SEI Investments reported a solid quarter, with net sales reaching $38.2 million, a figure surpassed only by the record set in the third quarter. The company’s sales for 2024 saw a 55% increase compared to 2023, signaling robust growth. With revenue growth of 10.7% and a healthy gross profit margin of 78.5%, SEI demonstrates strong operational efficiency. A highlight of the quarter was SEI’s repurchase of $259.5 million worth of shares, marking a record buyback for the firm. InvestingPro subscribers can access additional insights, including 8 key tips about SEI’s financial strength and dividend history.
The financial services company’s momentum is noted to be strong across its operations, with management emphasizing continued progress particularly in the Private Banks (PB) and Investment Managers (IMS) segments. Despite this performance, Keefe, Bruyette & Woods did not make significant changes to their forward estimates for SEI Investments, considering various factors that could affect future results.
The report by Keefe, Bruyette & Woods suggests that growth in the PB and Investment Advisor (IA) segments is expected to balance out the more modest expectations for the Institutional Investors (II) segment and to a lesser extent the IMS segment. The reiterated Market Perform rating indicates that the analyst believes SEI Investments’ stock is expected to perform in line with the broader equity market.
SEI Investments’ strong quarter and positive sales momentum contribute to the firm’s stable outlook, as reflected in the updated price target and maintained rating by Keefe, Bruyette & Woods.
In other recent news, SEI Investments has been experiencing noteworthy developments.

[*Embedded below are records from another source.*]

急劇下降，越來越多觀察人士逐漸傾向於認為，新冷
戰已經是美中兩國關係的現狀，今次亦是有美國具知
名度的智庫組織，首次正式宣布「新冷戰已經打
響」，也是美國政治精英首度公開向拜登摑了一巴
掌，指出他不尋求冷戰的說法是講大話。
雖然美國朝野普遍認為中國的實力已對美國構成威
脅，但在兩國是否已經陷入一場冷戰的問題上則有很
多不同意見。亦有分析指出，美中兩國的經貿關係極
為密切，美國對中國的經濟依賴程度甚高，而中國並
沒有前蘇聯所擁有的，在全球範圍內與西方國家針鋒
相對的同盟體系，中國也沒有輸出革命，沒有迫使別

The company’s Q4 2024 results showed a slight miss on earnings estimates, with adjusted earnings per share reported at $1.19, compared to the projected $1.21. However, SEI’s revenue exceeded expectations, with a 15% year-over-year growth to reach $557.19 million, surpassing the forecast of $555.63 million.

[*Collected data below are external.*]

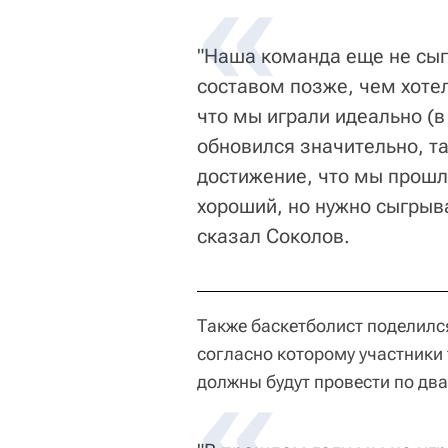
"Наша команда еще не сы
составом позже, чем хотело
что мы играли идеально (в
обновился значительно, та
достижение, что мы прошл
хороший, но нужно сыгрыва
сказал Соколов.
Также баскетболист поделилс
согласно которому участники
должны будут провести по два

SEI also reported an increase in its consolidated revenues by 15% year-over-year and a 43% surge in operating income compared to Q4 2023. The firm’s operating margins expanded from 21% to 26%. Additionally, the company’s assets under administration and management saw significant growth, with the former rising 15% to $1.06 trillion and the latter growing 18% to $476.7 billion.

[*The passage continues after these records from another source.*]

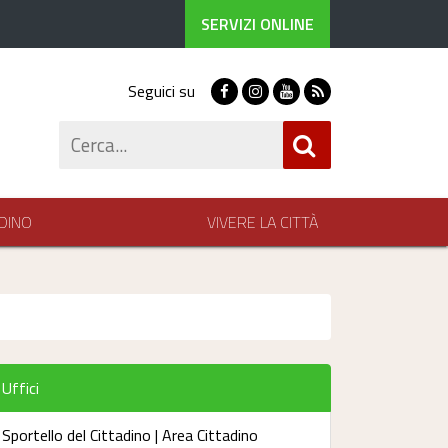
SERVIZI ONLINE
Seguici su
Facebook
Instagram
Youtube
RSS
Cerca
DINO
VIVERE LA CITTÀ
Uffici
Sportello del Cittadino | Area Cittadino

Furthermore, SEI repurchased 3.1 million shares of its common stock for $259.5 million during the fourth quarter. In the world of analyst assessments, Raymond (NSE:RYMD) James upgraded SEI’s stock rating from Market Perform to Outperform, setting a new price target of $99. The upgrade was influenced by SEI’s solid revenue growth and disciplined expense management. The firm’s confidence in SEI’s potential for future growth has been reignited under the leadership of CEO Ryan Hicke.